Some of the options have changed names since the previous version. -menucreate/-menumodify, for example are now, -popupcreate/-popupmodify. After having now looked at the code for a year or so, the old names felt wrong. After all, it is not a menu that is displayed, its a Listbox, and the two are very different. Because I had a subwidget called Popup, it seemed to make more sense to me for these options to use "popup" instead of "menu".

Switch: -matchcommand

Specifies a callback that will be used to determine whether a specified String matches a field within the popup Listbox. This callback will be invoked every time a search for an index is done. This callback will be utilized within the getItemIndex method, and through the Autofind functionality (which uses getItemIndex).

Callbacks are passed at least two parameters: $searchStr and $field. searchStr contains the search string.
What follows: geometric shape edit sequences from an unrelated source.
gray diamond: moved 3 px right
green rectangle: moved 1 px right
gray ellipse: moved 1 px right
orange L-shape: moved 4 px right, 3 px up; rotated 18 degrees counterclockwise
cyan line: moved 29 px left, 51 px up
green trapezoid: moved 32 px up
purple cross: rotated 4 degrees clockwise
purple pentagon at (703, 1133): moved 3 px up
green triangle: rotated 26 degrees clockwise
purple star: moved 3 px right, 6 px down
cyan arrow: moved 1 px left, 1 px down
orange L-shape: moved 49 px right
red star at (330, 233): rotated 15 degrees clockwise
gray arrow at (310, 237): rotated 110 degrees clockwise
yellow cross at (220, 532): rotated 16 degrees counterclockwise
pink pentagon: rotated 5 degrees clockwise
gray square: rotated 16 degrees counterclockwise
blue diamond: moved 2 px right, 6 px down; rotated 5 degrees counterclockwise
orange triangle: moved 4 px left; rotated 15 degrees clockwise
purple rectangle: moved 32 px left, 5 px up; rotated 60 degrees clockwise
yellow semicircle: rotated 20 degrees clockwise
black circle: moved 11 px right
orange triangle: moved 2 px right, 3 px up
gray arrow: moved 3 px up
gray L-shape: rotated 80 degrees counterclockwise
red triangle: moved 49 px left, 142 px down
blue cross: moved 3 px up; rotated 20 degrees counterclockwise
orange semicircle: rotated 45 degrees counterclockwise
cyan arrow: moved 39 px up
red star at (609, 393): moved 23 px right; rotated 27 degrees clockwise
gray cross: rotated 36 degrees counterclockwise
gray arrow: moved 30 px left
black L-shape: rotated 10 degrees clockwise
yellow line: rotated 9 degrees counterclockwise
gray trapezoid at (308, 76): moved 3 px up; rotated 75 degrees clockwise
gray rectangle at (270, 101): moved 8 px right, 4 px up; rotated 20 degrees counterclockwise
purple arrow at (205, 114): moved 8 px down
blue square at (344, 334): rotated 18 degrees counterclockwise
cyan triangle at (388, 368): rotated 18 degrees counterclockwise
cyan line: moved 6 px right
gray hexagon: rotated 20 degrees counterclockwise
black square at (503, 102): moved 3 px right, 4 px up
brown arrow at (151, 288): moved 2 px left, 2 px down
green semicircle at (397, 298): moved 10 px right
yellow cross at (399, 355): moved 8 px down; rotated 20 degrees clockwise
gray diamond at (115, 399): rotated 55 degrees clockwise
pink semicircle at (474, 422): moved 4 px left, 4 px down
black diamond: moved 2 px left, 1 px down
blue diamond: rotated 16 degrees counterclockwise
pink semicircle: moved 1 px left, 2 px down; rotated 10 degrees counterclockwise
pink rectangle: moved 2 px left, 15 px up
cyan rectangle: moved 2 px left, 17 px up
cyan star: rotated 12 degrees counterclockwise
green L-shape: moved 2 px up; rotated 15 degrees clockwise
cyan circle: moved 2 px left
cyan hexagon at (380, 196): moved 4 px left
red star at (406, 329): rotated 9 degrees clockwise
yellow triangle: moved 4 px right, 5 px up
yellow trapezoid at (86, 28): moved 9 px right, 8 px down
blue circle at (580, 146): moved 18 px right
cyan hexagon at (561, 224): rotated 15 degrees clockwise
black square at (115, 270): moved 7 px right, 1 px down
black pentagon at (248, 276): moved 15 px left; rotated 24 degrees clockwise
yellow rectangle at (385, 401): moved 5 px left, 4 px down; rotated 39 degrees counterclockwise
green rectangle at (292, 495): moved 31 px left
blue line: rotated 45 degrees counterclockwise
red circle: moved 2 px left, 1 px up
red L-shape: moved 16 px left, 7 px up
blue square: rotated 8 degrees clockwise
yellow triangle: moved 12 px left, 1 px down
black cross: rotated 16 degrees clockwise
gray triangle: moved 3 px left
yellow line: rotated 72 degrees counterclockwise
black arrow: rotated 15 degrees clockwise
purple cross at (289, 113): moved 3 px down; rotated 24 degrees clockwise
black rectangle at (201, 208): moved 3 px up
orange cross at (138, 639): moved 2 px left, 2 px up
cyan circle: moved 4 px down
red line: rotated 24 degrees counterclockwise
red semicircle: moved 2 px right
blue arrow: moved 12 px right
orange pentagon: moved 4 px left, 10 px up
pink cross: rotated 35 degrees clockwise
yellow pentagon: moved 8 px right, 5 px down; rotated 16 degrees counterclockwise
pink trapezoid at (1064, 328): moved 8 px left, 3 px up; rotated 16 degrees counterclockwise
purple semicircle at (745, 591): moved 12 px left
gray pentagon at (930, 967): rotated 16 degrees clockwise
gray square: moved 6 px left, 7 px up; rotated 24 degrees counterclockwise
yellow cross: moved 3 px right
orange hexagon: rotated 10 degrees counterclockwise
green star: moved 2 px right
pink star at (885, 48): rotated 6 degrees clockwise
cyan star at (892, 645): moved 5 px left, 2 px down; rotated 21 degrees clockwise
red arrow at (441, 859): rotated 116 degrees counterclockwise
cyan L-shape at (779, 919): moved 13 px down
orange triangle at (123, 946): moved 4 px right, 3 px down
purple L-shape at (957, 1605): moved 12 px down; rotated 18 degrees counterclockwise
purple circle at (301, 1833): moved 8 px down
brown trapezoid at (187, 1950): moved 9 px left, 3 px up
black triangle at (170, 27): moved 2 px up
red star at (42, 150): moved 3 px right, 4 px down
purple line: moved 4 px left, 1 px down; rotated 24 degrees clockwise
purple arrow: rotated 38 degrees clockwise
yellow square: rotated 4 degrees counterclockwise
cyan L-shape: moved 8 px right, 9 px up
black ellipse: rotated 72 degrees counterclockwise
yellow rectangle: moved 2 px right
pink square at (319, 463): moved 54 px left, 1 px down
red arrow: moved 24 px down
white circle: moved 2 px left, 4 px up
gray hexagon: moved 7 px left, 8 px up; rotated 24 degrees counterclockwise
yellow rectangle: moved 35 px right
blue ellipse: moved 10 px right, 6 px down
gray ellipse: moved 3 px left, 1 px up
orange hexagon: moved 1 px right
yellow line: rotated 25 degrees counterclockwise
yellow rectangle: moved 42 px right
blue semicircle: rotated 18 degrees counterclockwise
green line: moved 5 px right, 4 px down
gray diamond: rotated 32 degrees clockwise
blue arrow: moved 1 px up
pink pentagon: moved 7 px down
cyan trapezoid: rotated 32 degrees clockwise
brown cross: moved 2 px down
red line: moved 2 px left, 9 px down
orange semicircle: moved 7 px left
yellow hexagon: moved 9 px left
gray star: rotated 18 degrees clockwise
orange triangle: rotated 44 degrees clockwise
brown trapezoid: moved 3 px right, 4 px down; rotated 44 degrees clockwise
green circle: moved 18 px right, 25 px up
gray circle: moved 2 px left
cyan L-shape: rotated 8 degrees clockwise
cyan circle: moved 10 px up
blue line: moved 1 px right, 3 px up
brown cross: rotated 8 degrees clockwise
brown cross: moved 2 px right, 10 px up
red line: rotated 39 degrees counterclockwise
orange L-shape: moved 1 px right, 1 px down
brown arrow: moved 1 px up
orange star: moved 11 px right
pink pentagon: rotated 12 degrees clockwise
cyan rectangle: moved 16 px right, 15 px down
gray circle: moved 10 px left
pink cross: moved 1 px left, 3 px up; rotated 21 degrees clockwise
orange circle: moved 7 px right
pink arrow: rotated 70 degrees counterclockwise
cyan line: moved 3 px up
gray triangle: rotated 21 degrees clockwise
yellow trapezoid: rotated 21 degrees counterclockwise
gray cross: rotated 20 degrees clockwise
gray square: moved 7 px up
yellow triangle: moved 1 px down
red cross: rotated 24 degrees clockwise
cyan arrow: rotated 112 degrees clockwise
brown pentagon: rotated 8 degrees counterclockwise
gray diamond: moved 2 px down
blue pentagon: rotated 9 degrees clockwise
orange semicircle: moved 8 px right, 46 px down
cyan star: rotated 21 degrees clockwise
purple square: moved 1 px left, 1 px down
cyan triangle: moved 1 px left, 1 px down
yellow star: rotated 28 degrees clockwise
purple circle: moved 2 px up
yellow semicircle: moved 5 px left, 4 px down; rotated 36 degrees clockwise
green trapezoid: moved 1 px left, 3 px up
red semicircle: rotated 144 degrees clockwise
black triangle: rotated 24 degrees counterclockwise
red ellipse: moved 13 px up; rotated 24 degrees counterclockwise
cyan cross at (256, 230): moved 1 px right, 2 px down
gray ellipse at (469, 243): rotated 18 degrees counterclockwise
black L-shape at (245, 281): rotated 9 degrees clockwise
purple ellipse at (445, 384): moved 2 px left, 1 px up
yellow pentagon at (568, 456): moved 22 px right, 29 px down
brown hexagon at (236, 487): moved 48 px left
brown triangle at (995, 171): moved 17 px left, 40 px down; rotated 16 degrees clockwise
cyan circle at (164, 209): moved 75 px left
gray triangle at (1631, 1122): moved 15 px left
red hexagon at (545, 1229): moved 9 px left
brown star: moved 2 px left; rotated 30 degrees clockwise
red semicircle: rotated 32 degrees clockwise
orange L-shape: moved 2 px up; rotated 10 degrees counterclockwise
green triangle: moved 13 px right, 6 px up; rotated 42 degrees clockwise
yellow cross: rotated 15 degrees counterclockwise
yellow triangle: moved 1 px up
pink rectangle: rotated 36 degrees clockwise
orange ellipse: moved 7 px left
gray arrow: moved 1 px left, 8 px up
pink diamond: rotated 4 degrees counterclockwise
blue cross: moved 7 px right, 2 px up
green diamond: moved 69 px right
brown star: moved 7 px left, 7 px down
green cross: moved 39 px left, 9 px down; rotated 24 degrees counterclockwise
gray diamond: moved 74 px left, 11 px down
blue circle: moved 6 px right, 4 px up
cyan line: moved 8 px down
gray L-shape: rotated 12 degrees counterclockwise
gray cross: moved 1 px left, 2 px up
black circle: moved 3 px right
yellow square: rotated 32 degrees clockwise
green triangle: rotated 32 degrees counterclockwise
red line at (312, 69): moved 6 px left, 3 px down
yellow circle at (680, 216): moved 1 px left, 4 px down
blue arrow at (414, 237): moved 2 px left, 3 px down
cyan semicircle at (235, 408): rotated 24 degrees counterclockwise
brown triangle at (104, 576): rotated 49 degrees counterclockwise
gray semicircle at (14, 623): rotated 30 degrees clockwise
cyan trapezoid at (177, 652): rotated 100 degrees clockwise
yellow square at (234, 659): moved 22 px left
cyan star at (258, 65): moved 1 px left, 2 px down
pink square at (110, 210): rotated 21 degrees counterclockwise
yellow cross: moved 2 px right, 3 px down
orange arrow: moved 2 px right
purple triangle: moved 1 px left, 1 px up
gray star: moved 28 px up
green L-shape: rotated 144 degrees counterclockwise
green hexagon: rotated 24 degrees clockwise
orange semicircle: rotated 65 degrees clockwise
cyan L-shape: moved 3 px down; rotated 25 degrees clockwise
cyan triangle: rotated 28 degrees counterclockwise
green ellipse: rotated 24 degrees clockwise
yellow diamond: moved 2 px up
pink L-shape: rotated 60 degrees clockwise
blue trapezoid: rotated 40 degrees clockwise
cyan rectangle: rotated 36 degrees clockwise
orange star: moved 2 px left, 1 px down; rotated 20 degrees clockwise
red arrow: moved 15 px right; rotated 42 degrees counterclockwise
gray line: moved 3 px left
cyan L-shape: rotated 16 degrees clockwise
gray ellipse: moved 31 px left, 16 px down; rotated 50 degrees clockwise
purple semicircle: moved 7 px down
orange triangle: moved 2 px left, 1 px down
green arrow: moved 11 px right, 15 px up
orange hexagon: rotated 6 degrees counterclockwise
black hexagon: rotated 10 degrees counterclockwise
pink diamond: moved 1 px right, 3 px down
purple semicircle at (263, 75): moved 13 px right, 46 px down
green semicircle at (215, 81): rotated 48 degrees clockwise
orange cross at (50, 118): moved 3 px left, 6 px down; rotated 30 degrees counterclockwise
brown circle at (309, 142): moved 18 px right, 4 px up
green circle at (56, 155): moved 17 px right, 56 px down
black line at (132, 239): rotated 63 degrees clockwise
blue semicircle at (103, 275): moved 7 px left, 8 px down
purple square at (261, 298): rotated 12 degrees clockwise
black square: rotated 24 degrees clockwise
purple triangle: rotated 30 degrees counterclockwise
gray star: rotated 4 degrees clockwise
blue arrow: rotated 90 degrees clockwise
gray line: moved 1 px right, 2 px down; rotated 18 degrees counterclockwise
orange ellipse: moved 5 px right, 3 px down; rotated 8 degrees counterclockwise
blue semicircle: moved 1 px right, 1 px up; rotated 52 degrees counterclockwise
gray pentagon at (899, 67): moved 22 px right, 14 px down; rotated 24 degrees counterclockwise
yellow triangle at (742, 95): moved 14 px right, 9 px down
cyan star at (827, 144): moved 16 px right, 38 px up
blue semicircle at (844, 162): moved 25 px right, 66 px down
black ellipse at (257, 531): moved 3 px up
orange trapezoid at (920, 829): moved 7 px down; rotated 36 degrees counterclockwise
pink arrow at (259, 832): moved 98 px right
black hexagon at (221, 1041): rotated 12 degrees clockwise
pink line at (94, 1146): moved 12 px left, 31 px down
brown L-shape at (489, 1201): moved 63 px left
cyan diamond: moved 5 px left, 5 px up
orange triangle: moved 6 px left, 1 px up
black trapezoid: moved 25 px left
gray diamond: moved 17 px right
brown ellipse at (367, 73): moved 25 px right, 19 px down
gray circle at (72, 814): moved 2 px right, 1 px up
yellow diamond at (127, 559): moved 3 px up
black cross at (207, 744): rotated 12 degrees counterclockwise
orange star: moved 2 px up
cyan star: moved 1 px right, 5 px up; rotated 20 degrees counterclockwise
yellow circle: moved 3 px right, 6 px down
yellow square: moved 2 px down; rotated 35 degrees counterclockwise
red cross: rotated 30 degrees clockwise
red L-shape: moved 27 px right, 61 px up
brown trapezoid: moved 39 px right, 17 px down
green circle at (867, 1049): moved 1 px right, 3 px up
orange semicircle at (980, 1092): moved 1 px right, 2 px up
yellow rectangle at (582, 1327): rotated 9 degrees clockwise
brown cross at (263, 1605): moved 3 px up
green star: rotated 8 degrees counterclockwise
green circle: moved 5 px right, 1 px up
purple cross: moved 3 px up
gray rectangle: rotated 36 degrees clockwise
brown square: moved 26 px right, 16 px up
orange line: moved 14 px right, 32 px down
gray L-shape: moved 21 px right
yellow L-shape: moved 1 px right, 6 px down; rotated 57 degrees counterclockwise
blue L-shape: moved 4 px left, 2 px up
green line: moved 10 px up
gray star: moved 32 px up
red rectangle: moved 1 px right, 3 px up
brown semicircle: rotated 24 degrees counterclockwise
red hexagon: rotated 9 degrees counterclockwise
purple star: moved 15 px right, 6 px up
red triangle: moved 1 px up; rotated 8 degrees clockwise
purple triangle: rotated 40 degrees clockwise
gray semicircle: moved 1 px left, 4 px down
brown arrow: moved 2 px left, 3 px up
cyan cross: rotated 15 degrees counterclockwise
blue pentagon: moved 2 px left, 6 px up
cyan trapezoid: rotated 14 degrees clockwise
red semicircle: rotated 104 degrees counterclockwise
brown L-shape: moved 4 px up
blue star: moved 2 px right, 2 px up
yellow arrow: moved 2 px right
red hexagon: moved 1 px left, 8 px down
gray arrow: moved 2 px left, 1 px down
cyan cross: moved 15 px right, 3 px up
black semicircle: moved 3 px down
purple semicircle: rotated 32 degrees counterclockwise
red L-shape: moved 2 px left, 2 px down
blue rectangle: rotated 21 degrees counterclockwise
This will be the search pattern. When the -matchcommand is not set, all special regex patterns are escaped, and the search is generally anchored to the start of any string it will compared to. field is a single item within the list that the searchStr is being checked against. It will either be the name, which is the String that appears in the list, or it's value. The value is non-visible element associated with the visible one. A callback should return 1 if the match succeeds, and 0 otherwise.

Refer to the tutorial for more information on this option.

Switch: -popupcreate/-listcmd

Specifies a callback that will be invoked prior to showing the Popup Listbox. This callback is the first of two callback options that can be invoked prior to displaying the Popup. The most common use case would be for someone wanting to dynamically populate the contents of the widget prior to displaying it. After this callback is invoked JComboBox will go through it's own internal routine of configuring the height/width and positioning characteristics of the Popup. Some of this is driven by various configuration options. The downside of this is that any configuration of this type done within a popupcreate callback may be overridden.

Note for versions prior to 1.12: In prior versions, this callback could be configured to completely replace the internal positioning/configuration of the Popup. This is a good deal of trouble for soneone to go through, and it didn't seem to be a likely need -- espcially given the presence of the -popupmodify option. Developers using this option in older versions, can call $jcb->PopupCreate within their custom -popupcreate callback to get an aproximation of the functionality in 1.12 and beyond. Also in older versions if the JComboBox contained no items or was already being displayed this callback would not be invoked. This is no longer the case.

Switch: -popupmodify

Specifies a callback to call immediately before the Popup is shown. This is the second of two callbacks called prior to displaying the Popup. This callback can be used to override any height/width or positional configuration done prior to this callback. It serves as a mechanism for the developer to have the final word in how the Popup should display before it is shown. The expectation is that use of this option will be rare and most developers will prefer the -popupcreate option over this one.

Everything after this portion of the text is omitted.